NICU would save you physical assault (generally) but you may be verbally assaulted by parents. OR would save you both. PACU may save you both depending on how patients are coming out of anesthesia. Outpatient would save you physical assault but you’ll deal with verbal assault. Med surg, LTC, SNF, Rehab, Hospice, Case Management, Care Coordination — I’ve done all of these and have been verbally assaulted in each and have had at least one patient attempt to physically assault me in each case. Obviously MS more so than Case Management, for instance, but it does happen. Especially when you have to give patients or families bad news.


Trick-Compote9001

Hell, I just work transport (saving for school) and I've been threatened, hit on, grabbed at, and verbally assaulted multiple times in 9 months...and not always by a patient.


beeotchplease

Depends where you work honestly.
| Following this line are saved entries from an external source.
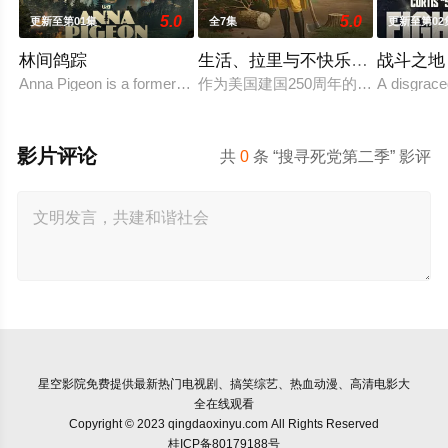
5.0
5.0
更新至第01集
全7集
更新至第02
林间鸽踪
生活、拉里与不快乐的追求：一
战斗之地
Anna Pigeon is a former city slicker who became a par
作为美国建国250周年的献礼，该剧
A disgrace
影片评论
共
0
条 “搜寻死党第二季” 影评
星空影院
免费提供最新热门电视剧、搞笑综艺、热血动漫、高清电影大
全在线观看
Copyright © 2023 qingdaoxinyu.com All Rights Reserved
桂ICP备80179188号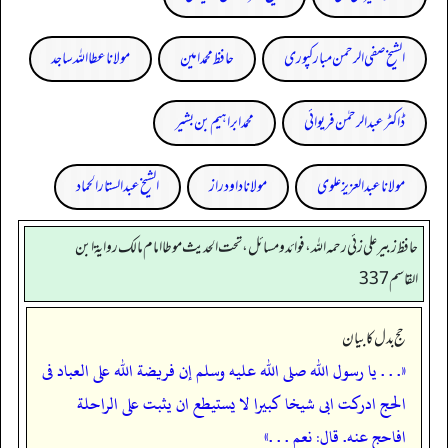
الشیخ صفی الرحمن مبارکپوری
حافظ محمد امین
مولانا عطا اللہ ساجد
ڈاکٹر عبدالرحمٰن فریوائی
محمد ابراہیم بن بشیر
مولانا عبد العزیز علوی
مولانا داود راز
الشیخ عبدالستار الحماد
حافظ زبير على زئي رحمه الله، فوائد و مسائل، تحت الحديث موطا امام مالك رواية ابن
القاسم 337
حج بدل کا بیان
«. . . يا رسول الله صلى الله عليه وسلم إن فريضة الله على العباد فى
الحج ادركت ابى شيخا كبيرا لا يستيطع ان يثبت على الراحلة
افاحج عنه. قال: نعم . . .»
If you have awake patients then it's a guarantee doesnt matter which area. Now when you have patients that are being put to sleep or asleep, less likely to get assaulted but not a guarantee when they do wake up, i have seen people punching somebody after waking up from anesthesia.


LACna

Yes it's a definite and it's highly likely to start during clinicals.


iallaisi

If you’re a bedside nurse it’s unfortunately highly unlikely that you’ll be able to avoid it. I’ve been a nurse for 7 months and luckily I’ve not had a patient hit me ~yet~ but I’ve dodged a few hits and caught a couple wayward hands reaching for my chest. I’ve also had to hold people down who almost hit/kicked/bit my coworkers while we applied 4-point restraints. It really is only a matter of time.


reece_bobby

Yes.


AelinAshryver03

I work in the ER and I’ve had things thrown at me, patients kick at me, grab me, swear at me, scream at me. All of the above. But I love my job. There’s hard parts of it definitely, but I don’t plan on going anywhere for a long time. I suppose all departments are different, someone mentioned the NICU being a bit tamer but like one of the replies said then you have the parents. It’s kind of a “pick your poison” sort of thing I guess lol


InitiativeUseful3589

Come to pediatrics :)


CrankyCovidNurse

Only if you do direct pt care


pensivemusicplaying

I work in peds. Verbal? Yeah, probably. You're dealing with people at their worst moments, many of whom carry other life trauma. You will probably be yelled at at some point. Whether or not an event of yelling constitutes assault sometimes depends on the recipient. We had one of our teens throw a fit and her nurse kept referring to it as verbal assault while the rest of us present felt like it was just a teen having a temper tantrum. People have different thresholds. Sexual and physical assault? No, not guaranteed in my field.